> **TASK**:
Below are the entries; return every line among them that holds the word "okres".
>>>>>
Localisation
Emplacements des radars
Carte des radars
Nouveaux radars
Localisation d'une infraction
<<<<<
>>>>>
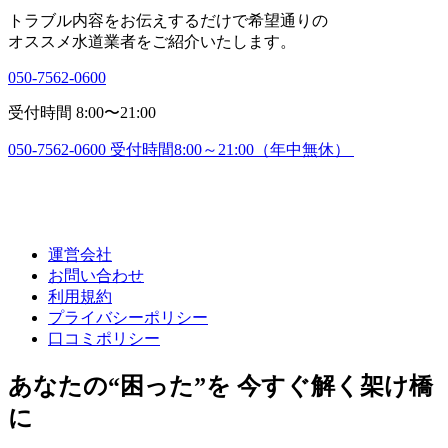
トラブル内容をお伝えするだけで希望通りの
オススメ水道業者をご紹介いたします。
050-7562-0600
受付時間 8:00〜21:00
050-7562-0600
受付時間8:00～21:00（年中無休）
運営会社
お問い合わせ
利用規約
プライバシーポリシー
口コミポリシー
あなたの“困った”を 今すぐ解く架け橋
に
<<<<<
>>>>>
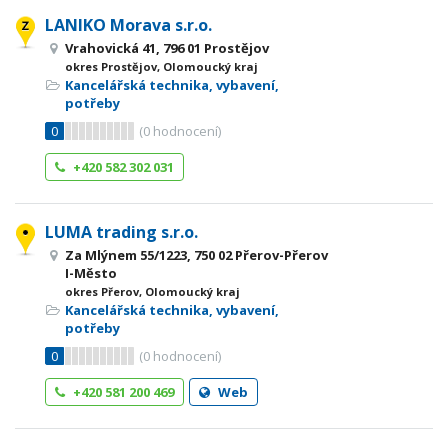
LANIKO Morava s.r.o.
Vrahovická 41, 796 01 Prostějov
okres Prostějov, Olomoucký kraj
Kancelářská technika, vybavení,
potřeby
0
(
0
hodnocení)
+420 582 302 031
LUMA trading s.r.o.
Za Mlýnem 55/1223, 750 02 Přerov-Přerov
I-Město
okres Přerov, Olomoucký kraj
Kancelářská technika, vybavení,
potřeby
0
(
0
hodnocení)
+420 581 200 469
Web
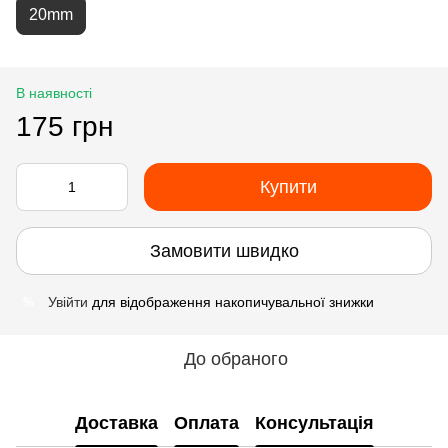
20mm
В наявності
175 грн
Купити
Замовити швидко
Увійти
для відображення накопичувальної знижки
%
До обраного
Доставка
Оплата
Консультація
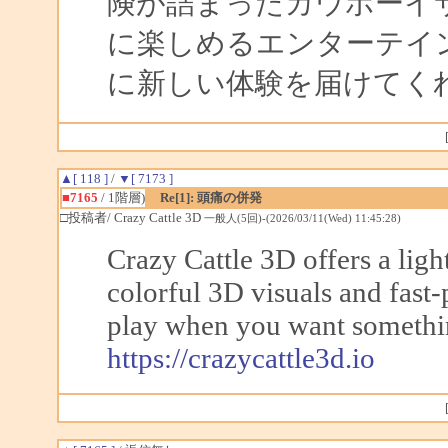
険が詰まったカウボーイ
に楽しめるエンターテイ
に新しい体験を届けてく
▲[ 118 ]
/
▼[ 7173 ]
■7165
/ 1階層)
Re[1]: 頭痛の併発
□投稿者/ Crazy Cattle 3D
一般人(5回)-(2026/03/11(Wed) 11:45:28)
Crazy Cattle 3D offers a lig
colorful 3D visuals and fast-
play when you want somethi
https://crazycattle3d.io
<<<<<
> **SOLUTION TO THIS TASK**:
okres Prostějov, Olomoucký kraj
okres Přerov, Olomoucký kraj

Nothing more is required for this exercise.